From: WC on 2 Feb 2010 01:56 tom.rmadilo wrote: > On Feb 1, 5:29 pm, WC <wcu...(a)cox.net> wrote: > > Right, so it sounds like your wrote an application which gets > stuck...probably due to poor coding. It also sounds like you ran it in > background so you couldn't control it except via signals. The TCP > connection should still time out if you let it sit long enough. > > BTW, a channel becomes readable/writable if an error occurs, it is > something of a blunt indicator. In this case is sounds like the > application is simply waiting around to send or receive data. I'm not > sure how this adds up to a bug. > Did you even read my post or were you just looking for someone to criticize? 1) Backgrounding does not imply that an application can only be controlled via signals. In fact I'm using a control socket on another port, as stated in my message, to send the app a stop message. But this is beside the point I'm not sure why you brought it up? 2) You need to go back and study blocking sockets, if the remote end stops reading data but the IP buffers on both ends are full and you attempt to write more data, the write end will block until the remote end begins to read data thus clearing IP buffers or it simply closes the connection. Neither of which are happening. There is no timeout to wait for, TCP is operating as designed in this case. 3) I know about read/write handlers, I have both installed on these channels. The write handler is not getting called because the remote end is not reading and the read handler is not getting called becuase the remote end is not closing the socket nor sending my application any data. I know this because I see that on my host system netstat shows around 40K in the TCP write Q and the connection is in the ESTABLISHED state. Perhaps "bug" is a strong word, it appears that TCL is operating as designed but there should be a way to close an output channel and instruct TCL to just discard any data that it has left and not attempt to send it for the exact reason cited above. It does not sound like a good design if a remote machine can cause my application to hang while attempting to close a channel or exit the application simply becuase the interpreter mandates that it must flush all data from it's queues.
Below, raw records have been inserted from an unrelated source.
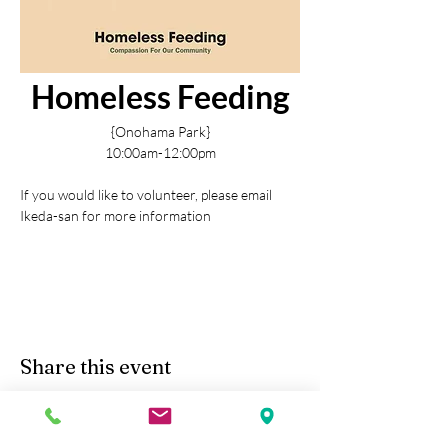
Homeless Feeding
{Onohama Park}
10:00am-12:00pm
If you would like to volunteer, please email 
Ikeda-san for more information
Share this event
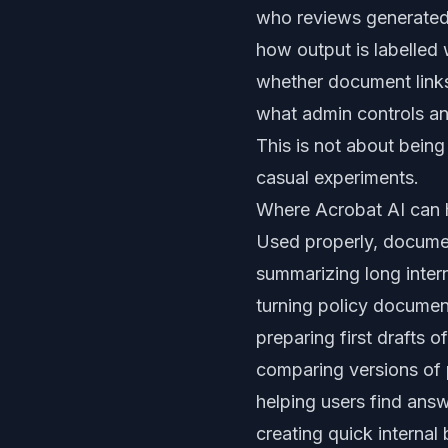
who reviews generated
how output is labelled
whether document links
what admin controls an
This is not about being
casual experiments.
Where Acrobat AI can 
Used properly, documen
summarizing long intern
turning policy document
preparing first drafts 
comparing versions of
helping users find ans
creating quick internal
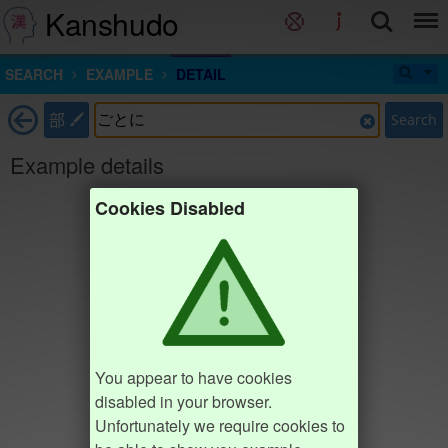
Kanshudo
SEARCH
EXAMPLE
DETAIL
部
Search
Example details
Cookies Disabled
You appear to have cookies
disabled in your browser.
Unfortunately we require cookies to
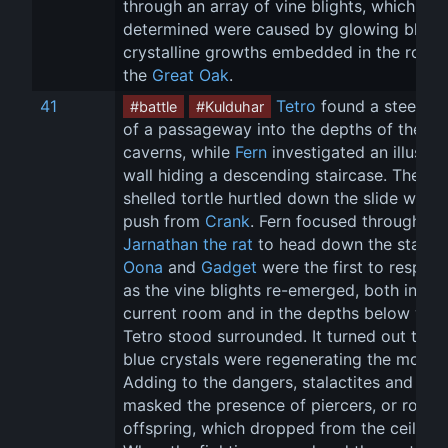
through an array of vine blights, which the
determined were caused by glowing blue 
crystalline growths embedded in the roots 
the 
Great Oak
.
41
Tetro
 found a steep sl
#battle
#Kulduhar
of a passageway into the depths of the 
caverns, while 
Fern
 investigated an illusory
wall hiding a descending staircase. The 
shelled tortle hurtled down the slide with a
push from 
Crank
. Fern focused through 
Jarnathan the rat
 to head down the stairs. 
Oona
 and 
Gadget
 were the first to respon
as the vine blights re-emerged, both in the
current room and in the depths below whe
Tetro stood surrounded. It turned out that 
blue crystals were regenerating the monste
Adding to the dangers, stalactites and icicl
masked the presence of piercers, or roper 
offspring, which dropped from the ceilings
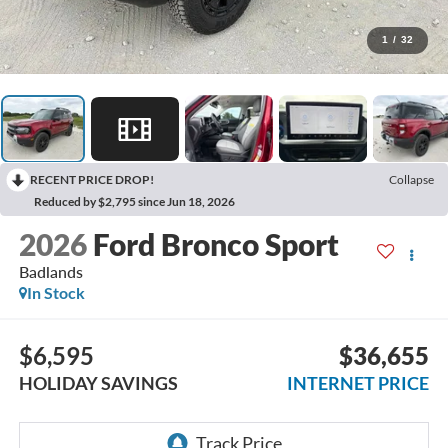
1
/
32
RECENT PRICE DROP!
Collapse
Reduced by $2,795 since Jun 18, 2026
2026
Ford Bronco Sport
Badlands
In Stock
$6,595
$36,655
HOLIDAY SAVINGS
INTERNET PRICE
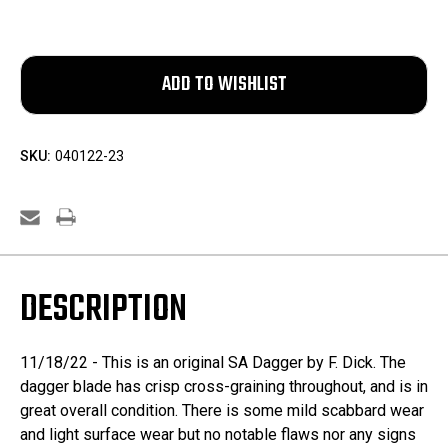
SKU:
040122-23
DESCRIPTION
11/18/22 - This is an original SA Dagger by F. Dick. The
dagger blade has crisp cross-graining throughout, and is in
great overall condition. There is some mild scabbard wear
and light surface wear but no notable flaws nor any signs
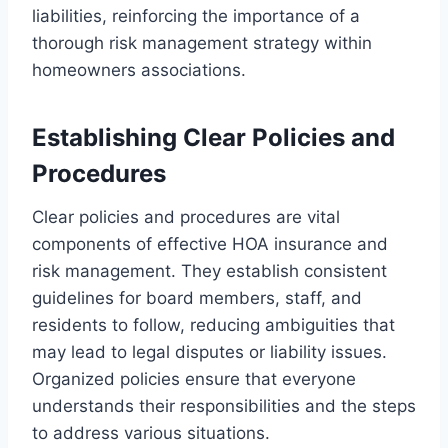
liabilities, reinforcing the importance of a
thorough risk management strategy within
homeowners associations.
Establishing Clear Policies and
Procedures
Clear policies and procedures are vital
components of effective HOA insurance and
risk management. They establish consistent
guidelines for board members, staff, and
residents to follow, reducing ambiguities that
may lead to legal disputes or liability issues.
Organized policies ensure that everyone
understands their responsibilities and the steps
to address various situations.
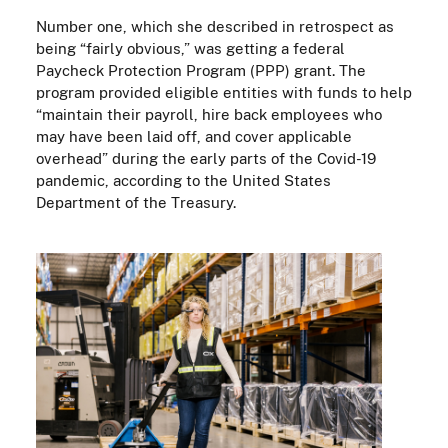
Number one, which she described in retrospect as
being “fairly obvious,” was
getting a federal
Paycheck Protection Program
(PPP) grant. The
program provided eligible entities with funds to help
“maintain their payroll, hire back employees who
may have been laid off, and cover applicable
overhead” during the early parts of the Covid-19
pandemic, according to the United States
Department of the Treasury.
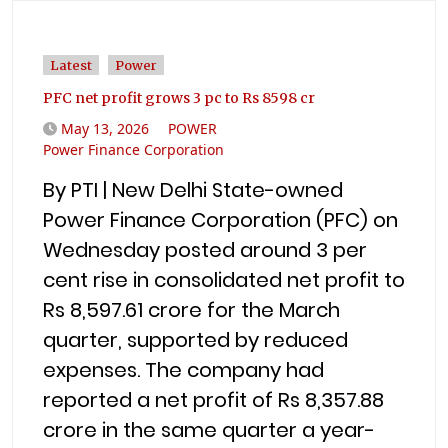
Latest
Power
PFC net profit grows 3 pc to Rs 8598 cr
May 13, 2026
POWER
Power Finance Corporation
By PTI | New Delhi State-owned
Power Finance Corporation (PFC) on
Wednesday posted around 3 per
cent rise in consolidated net profit to
Rs 8,597.61 crore for the March
quarter, supported by reduced
expenses. The company had
reported a net profit of Rs 8,357.88
crore in the same quarter a year-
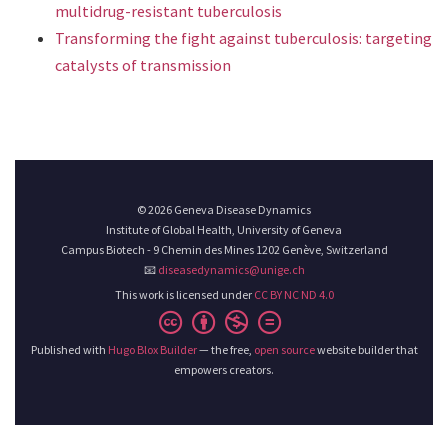
multidrug-resistant tuberculosis
Transforming the fight against tuberculosis: targeting
catalysts of transmission
© 2026 Geneva Disease Dynamics
Institute of Global Health, University of Geneva
Campus Biotech - 9 Chemin des Mines 1202 Genève, Switzerland
📧
diseasedynamics@unige.ch
This work is licensed under
CC BY NC ND 4.0
Published with
Hugo Blox Builder
— the free,
open source
website builder that
empowers creators.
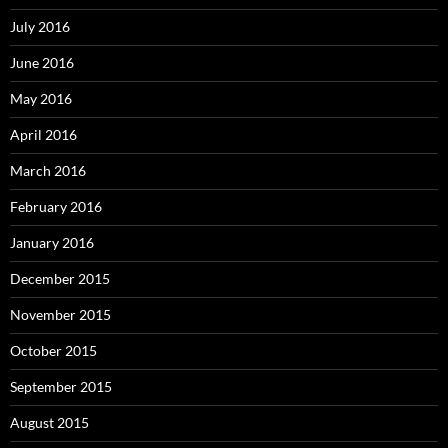
July 2016
June 2016
May 2016
April 2016
March 2016
February 2016
January 2016
December 2015
November 2015
October 2015
September 2015
August 2015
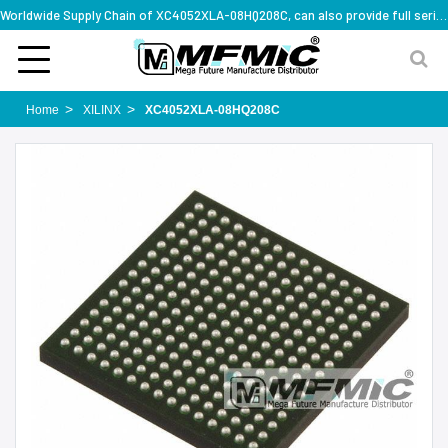
Worldwide Supply Chain of XC4052XLA-08HQ208C, can also provide full series part numbers
Home
XILINX
XC4052XLA-08HQ208C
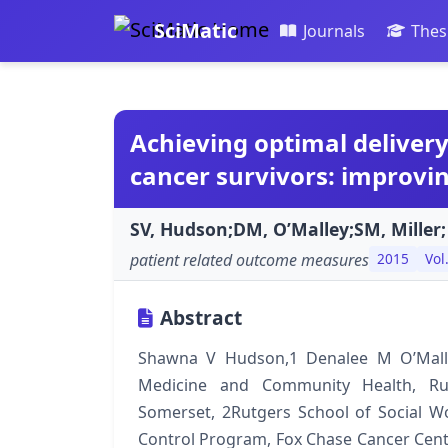
SciMatic
Journals
Thes
Achieving optimal delivery
cancer survivors: improvi
SV, Hudson;DM, O’Malley;SM, Miller;
patient related outcome measures
2015
Vol
Abstract
Shawna V Hudson,1 Denalee M O’Malle
Medicine and Community Health, Ru
Somerset, 2Rutgers School of Social W
Control Program, Fox Chase Cancer Cente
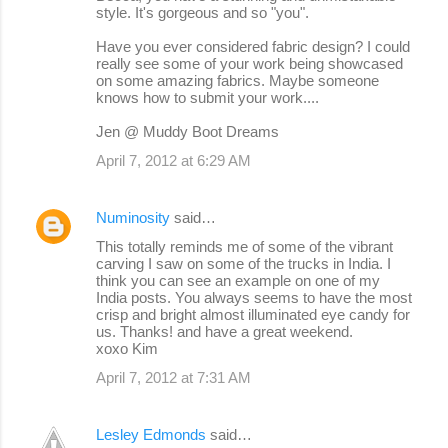
style. It's gorgeous and so "you".
Have you ever considered fabric design? I could
really see some of your work being showcased
on some amazing fabrics. Maybe someone
knows how to submit your work....
Jen @ Muddy Boot Dreams
April 7, 2012 at 6:29 AM
Numinosity
said…
This totally reminds me of some of the vibrant
carving I saw on some of the trucks in India. I
think you can see an example on one of my
India posts. You always seems to have the most
crisp and bright almost illuminated eye candy for
us. Thanks! and have a great weekend.
xoxo Kim
April 7, 2012 at 7:31 AM
Lesley Edmonds
said…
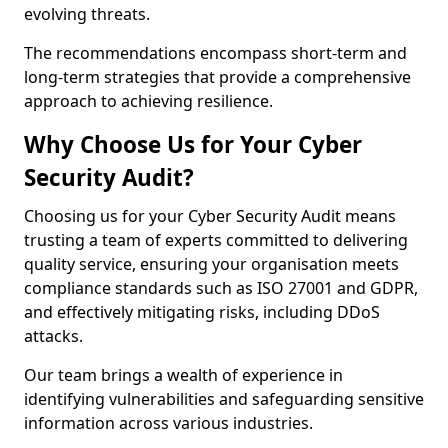
evolving threats.
The recommendations encompass short-term and
long-term strategies that provide a comprehensive
approach to achieving resilience.
Why Choose Us for Your Cyber
Security Audit?
Choosing us for your Cyber Security Audit means
trusting a team of experts committed to delivering
quality service, ensuring your organisation meets
compliance standards such as ISO 27001 and GDPR,
and effectively mitigating risks, including DDoS
attacks.
Our team brings a wealth of experience in
identifying vulnerabilities and safeguarding sensitive
information across various industries.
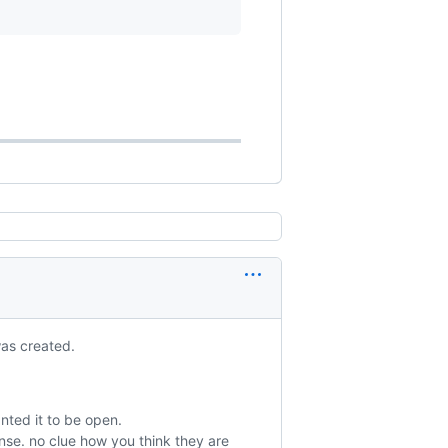
was created.
anted it to be open.
nse. no clue how you think they are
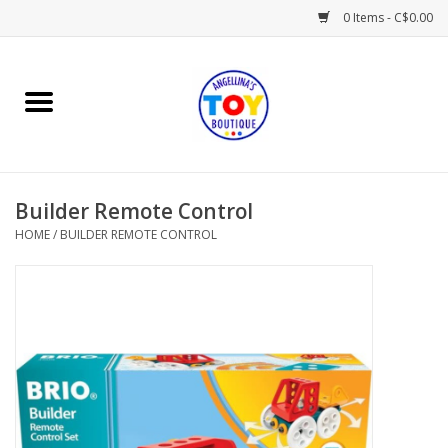
0 Items - C$0.00
Home
Playtime
Builder Remote Control
Books
HOME
/
BUILDER REMOTE CONTROL
Mealtime
Gifts & Decor
Sweets & Treats
Baby Time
From: David Gravereaux on 2 Feb 2010 02:34 Can't you just close them manually? Off hand: foreach sock [chan names sock*] { # enables dump on close fconfigure $sock -blocking no close $sock } --
From: WC on 2 Feb 2010 02:52 David Gravereaux wrote: > Can't you just close them manually? Off hand: > > foreach sock [chan names sock*] { > # enables dump on close > fconfigure $sock -blocking no > close $sock > } > Unfortunately not, if I do this while the application is running and I leave the socket non-blocking. TCL will return from close immediately and try to flush the data in the background. So the script layer "thinks" it's closed but a file descriptor is forever allocated to the interpreter. Many opens and closes with the bad server eventually causes file descriptor starvation in the process. When the application finally attempts to exit it hangs since it is the interpreter's policy to flush and close all open channels before it exists. So all those background tasks prevent it from exiting. If I put the channel in blocking mode as you suggest above I don't even get the benefit of the interp attempting to close the channel in the background. It hangs on the close until the other side reads the data or terminates the connection. Which means that none of the my other socket handlers are being serviced as they are in the non-blocking scenario. Essentially the application gives the impression that it is locked at this point. I appreciate the suggestion though! Thanks.